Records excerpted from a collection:
※ ※ ※

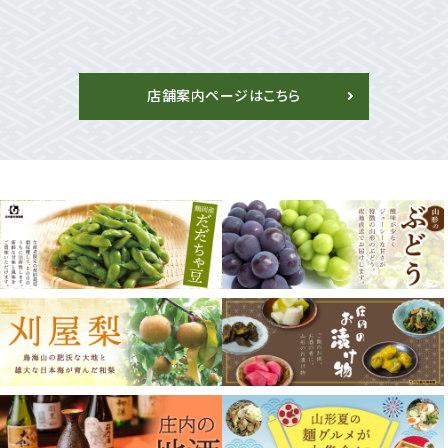
店舗案内ページはこちら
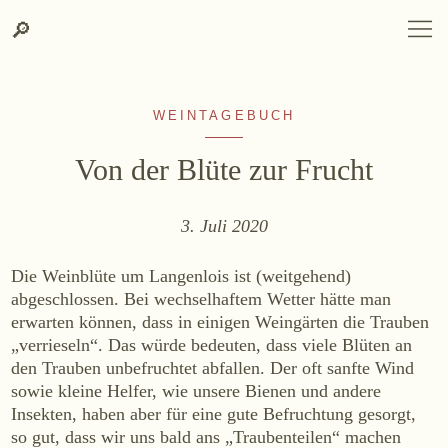
Suche
Zum
Zur
SPRACHAUSWAHL
DEUTSCH
ENGLISH
DE
EN
Suche
🔎
DEUTSCH
ENGLISH
DE
EN
Inhalt
Kontakt-
springen
Info
springen
WEINTAGEBUCH
Von der Blüte zur Frucht
3. Juli 2020
WEINGUT
Die Weinblüte um Langenlois ist (weitgehend)
Weingut
abgeschlossen. Bei wechselhaftem Wetter hätte man
Lage, Herkunft & Klima
erwarten können, dass in einigen Weingärten die Trauben
„verrieseln“. Das würde bedeuten, dass viele Blüten an
Weingarten
den Trauben unbefruchtet abfallen. Der oft sanfte Wind
Weinkeller
sowie kleine Helfer, wie unsere Bienen und andere
Heurigenhof
Insekten, haben aber für eine gute Befruchtung gesorgt,
so gut, dass wir uns bald ans „Traubenteilen“ machen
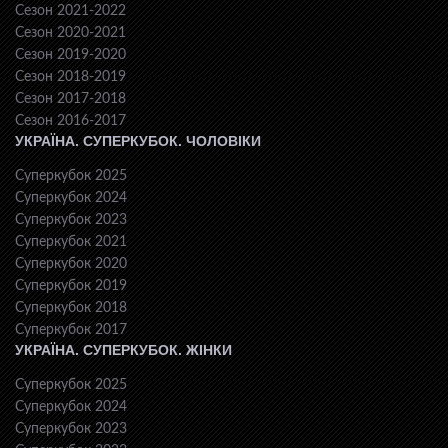
Сезон 2021-2022
Сезон 2020-2021
Сезон 2019-2020
Сезон 2018-2019
Сезон 2017-2018
Сезон 2016-2017
УКРАЇНА. СУПЕРКУБОК. ЧОЛОВІКИ
Суперкубок 2025
Суперкубок 2024
Суперкубок 2023
Суперкубок 2021
Суперкубок 2020
Суперкубок 2019
Суперкубок 2018
Суперкубок 2017
УКРАЇНА. СУПЕРКУБОК. ЖІНКИ
Суперкубок 2025
Суперкубок 2024
Суперкубок 2023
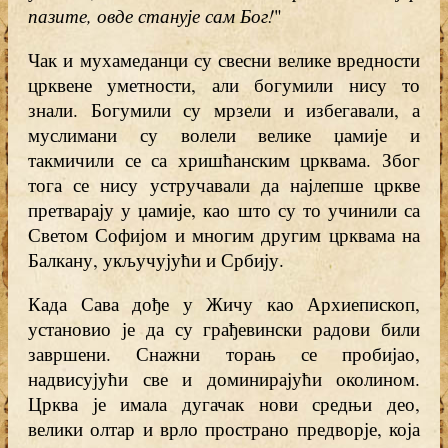
пазите, овде станује сам Бог!
"
Чак и мухамеданци су свесни велике вредности
црквене уметности, али богумили нису то
знали. Богумили су мрзели и избегавали, а
муслимани су волели велике џамије и
такмичили се са хришћанским црквама. Због
тога се нису устручавали да најлепше цркве
претварају у џамије, као што су то учинили са
Светом Софијом и многим другим црквама на
Балкану, укључујући и Србију.
Када Сава дође у Жичу као Архиепископ,
установио је да су грађевински радови били
завршени. Снажни торањ се пробијао,
надвисујући све и доминирајући околином.
Црква је имала дугачак нови средњи део,
велики олтар и врло пространо предворје, која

※ ※ ※

▸ **What you are asked to do**: Copy each line in the data that holds the word "џамије".

▸ **Completed exercise**:
муслимани су волели велике џамије и
претварају у џамије, као што су то учинили са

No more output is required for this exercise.